Why Mocks Are Considered Harmful

Automated testing during software development involves many different techniques, one that shouldn’t be used is mocking. Mocks are a distraction at best and provide false confidence at worst.

Mocks Considered Harmful

What is Mocking?

It is common for software developers to use mocks to simulate behaviour of code for network calls to other services or for database access. This enables unit tests to be run that are both:

  • Fast because they don’t need to rely on additional services.
  • Stable because they avoid availability issues.
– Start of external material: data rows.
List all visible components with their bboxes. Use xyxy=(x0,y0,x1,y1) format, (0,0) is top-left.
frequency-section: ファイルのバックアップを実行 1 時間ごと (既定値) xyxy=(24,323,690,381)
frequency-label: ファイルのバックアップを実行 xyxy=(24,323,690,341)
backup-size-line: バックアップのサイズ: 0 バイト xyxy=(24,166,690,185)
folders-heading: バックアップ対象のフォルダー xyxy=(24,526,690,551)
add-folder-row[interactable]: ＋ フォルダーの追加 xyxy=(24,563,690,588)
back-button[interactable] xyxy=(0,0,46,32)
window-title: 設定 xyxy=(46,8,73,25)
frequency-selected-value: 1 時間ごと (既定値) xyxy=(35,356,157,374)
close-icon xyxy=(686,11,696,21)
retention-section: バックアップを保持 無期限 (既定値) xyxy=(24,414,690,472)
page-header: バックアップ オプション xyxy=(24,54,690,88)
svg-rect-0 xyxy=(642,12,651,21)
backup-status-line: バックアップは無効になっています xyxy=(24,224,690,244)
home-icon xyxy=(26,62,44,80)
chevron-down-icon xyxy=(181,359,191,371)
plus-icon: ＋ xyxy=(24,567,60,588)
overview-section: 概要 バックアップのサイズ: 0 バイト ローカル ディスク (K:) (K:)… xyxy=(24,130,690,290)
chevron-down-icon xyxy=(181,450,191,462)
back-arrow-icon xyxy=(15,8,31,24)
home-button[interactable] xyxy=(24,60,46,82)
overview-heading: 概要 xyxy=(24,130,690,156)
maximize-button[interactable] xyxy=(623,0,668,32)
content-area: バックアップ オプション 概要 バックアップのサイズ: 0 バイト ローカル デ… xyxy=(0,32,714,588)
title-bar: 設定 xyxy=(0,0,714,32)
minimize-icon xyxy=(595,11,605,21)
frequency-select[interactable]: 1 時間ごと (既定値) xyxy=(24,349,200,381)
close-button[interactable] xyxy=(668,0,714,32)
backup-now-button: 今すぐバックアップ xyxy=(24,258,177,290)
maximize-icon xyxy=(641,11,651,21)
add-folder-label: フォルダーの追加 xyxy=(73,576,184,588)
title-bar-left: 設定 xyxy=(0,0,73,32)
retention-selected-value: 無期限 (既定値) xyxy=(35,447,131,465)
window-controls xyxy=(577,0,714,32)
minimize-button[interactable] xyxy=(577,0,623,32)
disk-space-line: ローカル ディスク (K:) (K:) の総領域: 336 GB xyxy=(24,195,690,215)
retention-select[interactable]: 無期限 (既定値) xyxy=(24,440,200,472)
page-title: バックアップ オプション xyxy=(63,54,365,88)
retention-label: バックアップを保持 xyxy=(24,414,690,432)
This means that mocks are generally used for code with side effects, which is code that relies on or modifies something outside its parameters. This lets us classify functions as:

  • Pure: A function without any side effects.
  • Impure: A function that contains one or more side effects.
Pure vs Impure Functions

The Problems with Mocks

Mocks aren’t equivalent to the integrations they replace.
If you mock a database client then you haven’t tested the integration with the real client. This means that your code may work with the mock but you will still need to do integration testing to make sure it works without mocks.

Feature Parity Is Not Feasible.
If you make a quick mock then it won’t return useful data. The more time you spend improving the mock the more useful the data will be. However it can never be a true representation.
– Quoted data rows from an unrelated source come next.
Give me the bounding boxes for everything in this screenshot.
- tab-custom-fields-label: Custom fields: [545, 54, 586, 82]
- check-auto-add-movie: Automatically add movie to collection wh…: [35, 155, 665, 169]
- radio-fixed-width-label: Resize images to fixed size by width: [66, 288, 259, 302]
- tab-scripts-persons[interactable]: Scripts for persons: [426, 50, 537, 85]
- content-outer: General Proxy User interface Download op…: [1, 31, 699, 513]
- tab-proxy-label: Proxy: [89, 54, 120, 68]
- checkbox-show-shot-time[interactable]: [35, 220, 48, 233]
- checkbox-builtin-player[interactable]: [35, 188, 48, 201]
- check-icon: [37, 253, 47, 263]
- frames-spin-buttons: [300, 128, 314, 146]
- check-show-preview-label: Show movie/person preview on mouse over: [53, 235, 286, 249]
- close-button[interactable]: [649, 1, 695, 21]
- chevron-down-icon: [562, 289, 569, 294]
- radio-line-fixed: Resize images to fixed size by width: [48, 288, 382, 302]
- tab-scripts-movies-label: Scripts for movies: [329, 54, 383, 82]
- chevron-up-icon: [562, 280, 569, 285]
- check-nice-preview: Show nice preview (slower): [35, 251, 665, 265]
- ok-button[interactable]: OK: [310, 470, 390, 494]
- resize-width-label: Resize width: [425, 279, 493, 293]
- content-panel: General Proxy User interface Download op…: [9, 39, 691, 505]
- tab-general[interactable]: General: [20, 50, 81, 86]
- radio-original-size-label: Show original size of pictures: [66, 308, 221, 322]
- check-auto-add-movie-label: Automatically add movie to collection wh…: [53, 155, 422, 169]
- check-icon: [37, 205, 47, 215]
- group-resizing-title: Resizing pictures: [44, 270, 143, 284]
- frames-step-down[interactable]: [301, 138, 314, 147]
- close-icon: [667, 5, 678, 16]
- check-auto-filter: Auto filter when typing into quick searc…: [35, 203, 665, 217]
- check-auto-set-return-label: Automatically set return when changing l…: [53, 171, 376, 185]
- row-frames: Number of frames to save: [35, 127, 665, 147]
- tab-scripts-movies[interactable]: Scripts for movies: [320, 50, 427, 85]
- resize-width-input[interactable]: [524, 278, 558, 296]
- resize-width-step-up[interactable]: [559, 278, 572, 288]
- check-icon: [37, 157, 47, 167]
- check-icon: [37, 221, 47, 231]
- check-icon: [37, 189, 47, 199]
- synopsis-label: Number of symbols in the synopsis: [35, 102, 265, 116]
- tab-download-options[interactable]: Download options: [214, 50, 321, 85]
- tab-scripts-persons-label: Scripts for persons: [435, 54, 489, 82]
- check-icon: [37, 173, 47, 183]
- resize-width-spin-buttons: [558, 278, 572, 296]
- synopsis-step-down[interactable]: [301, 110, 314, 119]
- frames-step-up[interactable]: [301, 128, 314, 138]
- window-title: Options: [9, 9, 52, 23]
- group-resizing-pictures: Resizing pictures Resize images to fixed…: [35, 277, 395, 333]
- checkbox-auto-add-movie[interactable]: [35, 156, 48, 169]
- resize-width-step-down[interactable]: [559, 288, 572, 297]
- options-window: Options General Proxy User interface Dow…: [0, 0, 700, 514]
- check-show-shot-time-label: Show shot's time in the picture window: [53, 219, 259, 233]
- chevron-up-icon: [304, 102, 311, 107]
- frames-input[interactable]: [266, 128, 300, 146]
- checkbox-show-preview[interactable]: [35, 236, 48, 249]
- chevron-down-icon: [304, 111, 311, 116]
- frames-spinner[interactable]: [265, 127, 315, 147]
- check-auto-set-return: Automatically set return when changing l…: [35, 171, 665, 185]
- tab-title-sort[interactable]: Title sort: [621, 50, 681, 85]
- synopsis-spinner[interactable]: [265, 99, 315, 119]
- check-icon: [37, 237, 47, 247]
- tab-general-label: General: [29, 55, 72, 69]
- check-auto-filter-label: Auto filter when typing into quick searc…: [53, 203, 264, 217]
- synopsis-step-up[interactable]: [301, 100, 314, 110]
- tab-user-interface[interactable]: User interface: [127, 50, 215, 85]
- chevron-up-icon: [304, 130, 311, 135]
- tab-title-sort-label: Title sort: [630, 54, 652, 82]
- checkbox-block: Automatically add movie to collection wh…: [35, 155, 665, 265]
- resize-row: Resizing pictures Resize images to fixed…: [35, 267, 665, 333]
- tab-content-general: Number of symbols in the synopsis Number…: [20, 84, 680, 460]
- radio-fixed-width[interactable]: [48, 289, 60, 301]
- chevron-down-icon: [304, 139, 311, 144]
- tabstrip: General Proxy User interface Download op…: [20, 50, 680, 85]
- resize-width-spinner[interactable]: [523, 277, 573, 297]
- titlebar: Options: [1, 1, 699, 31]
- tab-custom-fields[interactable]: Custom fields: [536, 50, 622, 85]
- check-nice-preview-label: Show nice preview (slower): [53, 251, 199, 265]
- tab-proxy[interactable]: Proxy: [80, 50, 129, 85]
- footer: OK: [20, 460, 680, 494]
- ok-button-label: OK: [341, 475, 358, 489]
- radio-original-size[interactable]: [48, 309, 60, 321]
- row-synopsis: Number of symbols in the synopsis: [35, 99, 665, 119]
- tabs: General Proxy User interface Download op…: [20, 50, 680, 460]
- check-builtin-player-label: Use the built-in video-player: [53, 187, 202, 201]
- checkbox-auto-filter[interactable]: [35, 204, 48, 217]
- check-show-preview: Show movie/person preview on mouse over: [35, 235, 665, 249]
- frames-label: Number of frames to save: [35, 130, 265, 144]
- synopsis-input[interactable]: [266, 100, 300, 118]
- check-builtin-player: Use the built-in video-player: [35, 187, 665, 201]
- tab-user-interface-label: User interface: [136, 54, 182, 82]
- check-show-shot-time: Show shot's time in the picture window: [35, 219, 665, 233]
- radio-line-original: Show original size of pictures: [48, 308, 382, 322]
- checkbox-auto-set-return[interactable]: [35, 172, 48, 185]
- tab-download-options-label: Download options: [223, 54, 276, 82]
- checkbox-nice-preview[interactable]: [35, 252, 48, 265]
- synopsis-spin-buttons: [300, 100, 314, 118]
Mocks that aren’t used are a waste of time and effort.
If you mock out a database client and don’t use it then there is no point mocking it. This can occur if some code requires valid configuration to initialise but doesn’t use it.

Mocks Are Not Equivalent

How Do We Replace Mocks?

Mocks are used to provide speed and stability but we can manage this in other ways.
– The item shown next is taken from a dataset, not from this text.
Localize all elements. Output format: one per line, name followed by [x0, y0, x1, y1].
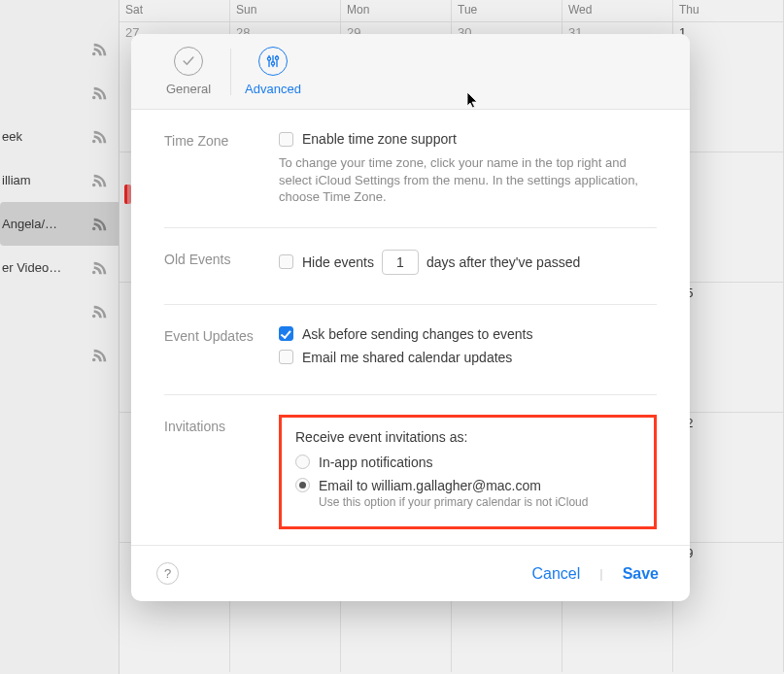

Refactor your code! We can replace the need for mocks by separating the pure from the impure functions. Pure functions can be unit tested without mocks and impure functions should only be integration tested.

Code Refactoring Example

Improve Your Automation! By automating software packaging, deployment, and testing we can focus on integration testing faster instead of relying on unit tests. This also enables continuous delivery and reduces the impact of “it works on my machine” which are beneficial in modern software development.

Automated Build, Deploy, & Test

Summary

Mocking is a short term solution and a long term problem. If you want to deliver software faster then you should spend less time on mocks and more time on refactoring and automation.